Microsofts pricing policies, which are central to the antitrust case now underway in Washington, D.C., have come under increasing scrutiny since the recent release of a report by the Consumer Federation of America (CFA) and two other consumer groups.
Their conclusions can be summarized in two quotes: Prior to the Microsoft software monopoly, prices invariably declined. and Microsofts prices for its monopoly products have increased dramatically. They then take the difference between the purported increase in Microsoft prices and purported fall in other software prices to calculate a dollar value of Microsofts supposed overcharging.
The CFA study results are diametrically opposed to the results in a forthcoming book I have written with Stephen Margolis that I believe to be the most detailed examination of software markets to date. The seeming inconsistencies between our study and theirs result from errors in the CFA study, which is a lemon in need of a serious recall.

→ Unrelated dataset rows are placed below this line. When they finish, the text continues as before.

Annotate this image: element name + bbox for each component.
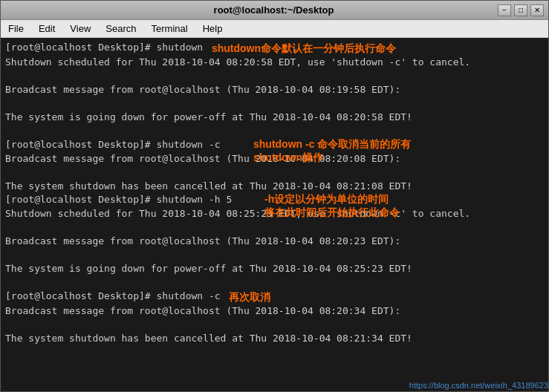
window-controls: − □ ✕ bbox=[498, 4, 544, 16]
terminal-line-6: The system is going down for power-off a… bbox=[5, 111, 544, 125]
terminal-line-18 bbox=[5, 276, 544, 290]
menu-file[interactable]: File bbox=[4, 22, 28, 36]
terminal-text: The system is going down for power-off a… bbox=[5, 262, 412, 276]
terminal-window: root@localhost:~/Desktop − □ ✕ File Edit… bbox=[0, 0, 549, 392]
terminal-text: [root@localhost Desktop]# shutdown bbox=[5, 41, 209, 55]
titlebar: root@localhost:~/Desktop − □ ✕ bbox=[1, 1, 548, 20]
terminal-line-21 bbox=[5, 318, 544, 332]
annotation-12b: 将在此时间后开始执行此命令 bbox=[264, 206, 400, 220]
terminal-text: The system is going down for power-off a… bbox=[5, 111, 412, 125]
terminal-line-4: Broadcast message from root@localhost (T… bbox=[5, 83, 544, 97]
terminal-line-5 bbox=[5, 97, 544, 111]
terminal-line-9 bbox=[5, 166, 544, 180]
close-button[interactable]: ✕ bbox=[530, 4, 544, 16]
minimize-button[interactable]: − bbox=[498, 4, 511, 16]
menu-edit[interactable]: Edit bbox=[34, 22, 59, 36]
annotation-8a: shutdown -c 命令取消当前的所有 bbox=[253, 138, 411, 151]
menu-search[interactable]: Search bbox=[101, 22, 140, 36]
annotation-8b: shutdown操作 bbox=[253, 151, 411, 165]
terminal-text: Broadcast message from root@localhost (T… bbox=[5, 83, 400, 97]
terminal-line-8-group: [root@localhost Desktop]# shutdown -c Br… bbox=[5, 138, 544, 166]
terminal-text: [root@localhost Desktop]# shutdown -h 5 bbox=[5, 193, 244, 207]
terminal-line-15: Broadcast message from root@localhost (T… bbox=[5, 235, 544, 249]
menubar: File Edit View Search Terminal Help bbox=[1, 20, 548, 38]
annotation-19: 再次取消 bbox=[229, 290, 270, 304]
terminal-line-14 bbox=[5, 221, 544, 235]
annotation-1: shutdown命令默认在一分钟后执行命令 bbox=[212, 41, 396, 56]
terminal-line-7 bbox=[5, 125, 544, 138]
terminal-text: The system shutdown has been cancelled a… bbox=[5, 332, 412, 346]
maximize-button[interactable]: □ bbox=[514, 4, 527, 16]
terminal-text: Broadcast message from root@localhost (T… bbox=[5, 235, 400, 249]
annotation-12a: -h设定以分钟为单位的时间 bbox=[264, 193, 400, 206]
terminal-line-20: Broadcast message from root@localhost (T… bbox=[5, 304, 544, 318]
terminal-body[interactable]: [root@localhost Desktop]# shutdown shutd… bbox=[1, 38, 548, 391]
terminal-text: Shutdown scheduled for Thu 2018-10-04 08… bbox=[5, 56, 470, 70]
terminal-text: Shutdown scheduled for Thu 2018-10-04 08… bbox=[5, 207, 470, 221]
terminal-line-22: The system shutdown has been cancelled a… bbox=[5, 332, 544, 346]
terminal-text: [root@localhost Desktop]# shutdown -c bbox=[5, 290, 226, 304]
terminal-text: The system shutdown has been cancelled a… bbox=[5, 180, 412, 194]
terminal-line-19: [root@localhost Desktop]# shutdown -c 再次… bbox=[5, 290, 544, 304]
window-title: root@localhost:~/Desktop bbox=[50, 4, 498, 16]
menu-view[interactable]: View bbox=[65, 22, 95, 36]
terminal-line-3 bbox=[5, 70, 544, 83]
terminal-line-13: Shutdown scheduled for Thu 2018-10-04 08… bbox=[5, 207, 470, 221]
terminal-line-1: [root@localhost Desktop]# shutdown shutd… bbox=[5, 41, 544, 56]
menu-help[interactable]: Help bbox=[198, 22, 227, 36]
menu-terminal[interactable]: Terminal bbox=[147, 22, 192, 36]
terminal-line-12: [root@localhost Desktop]# shutdown -h 5 bbox=[5, 193, 470, 207]
terminal-line-11: The system shutdown has been cancelled a… bbox=[5, 180, 544, 194]
terminal-text: Broadcast message from root@localhost (T… bbox=[5, 304, 400, 318]
terminal-text: [root@localhost Desktop]# shutdown -c bbox=[5, 138, 221, 152]
terminal-line-16 bbox=[5, 249, 544, 262]
watermark: https://blog.csdn.net/weixih_43189623 bbox=[409, 381, 548, 390]
terminal-line-2: Shutdown scheduled for Thu 2018-10-04 08… bbox=[5, 56, 544, 70]
terminal-line-12-group: [root@localhost Desktop]# shutdown -h 5 … bbox=[5, 193, 544, 221]
terminal-line-17: The system is going down for power-off a… bbox=[5, 262, 544, 276]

First, let me start with our study. We examined market shares, quality, and prices in 11 software submarkets. What we found was that Microsoft was the driving force behind price declines in many software markets. First, we examined the overall market. We examined how prices changed from 1988 to 1995 in all 15 major categories of consumer software as defined by Dataquest, a firm that analyzes computer markets. In 5 software categories where Microsoft did not have a product, prices fell by an average of 15 percent over the eight year period, with several periods of price increases. In the 10 categories where Microsoft had a product, prices fell by 65 percent.
So it seems clear that software prices do not always fall, and that Microsoft engenders price declines, which can be seen even more clearly in individual markets. Take the case of word processors. From 1986 to 1992, the average wholesale price increased from $130 to $168. Another blow against the CFA claim that software prices always fall. Of course, this was the period when WordPerfect was dominant. When Microsoft Word became the dominant product (in the early 90s), prices fell dramatically, to an average of less than $46 in 1997.
Spreadsheets tell a similar story. In 1986 the average wholesale price was $213. Prices then drifted up and down for a few years so that the average was $210 in 1990 and $177 in 1991. This was while Lotus 1-2-3 reigned. Excel took over leadership of this market in the early 1990s, and during Excels reign prices have fallen dramatically. By 1997 the average price of spreadsheets had fallen to $47.
Obviously, Office Suites helped lower these prices, but who should get credit for the Office Suite? Microsoft. It introduced the first Office Suite in 1990 (for the Macintosh), following up a year later in the Windows market.
Similar results were found in nonprofessional desktop publishing market. Microsoft entered the market in 1991 (with Microsoft Publisher) and achieved a leading market share of 60% by 1992. So what did it do after becoming the market leader? It lowered its wholesale price from $120 in 1992, when it already led the market, to $60 in 1996, a 50% drop in four years. By comparison, in the professional desktop publishing market, where Microsoft has no product, average prices rose from $372 in 1992 to $452 in 1996.
How can the CFA study be so at odds with the results just presented? Basically, they did not comprehend some studies that they relied upon, and when constructing their own data made inappropriate comparisons.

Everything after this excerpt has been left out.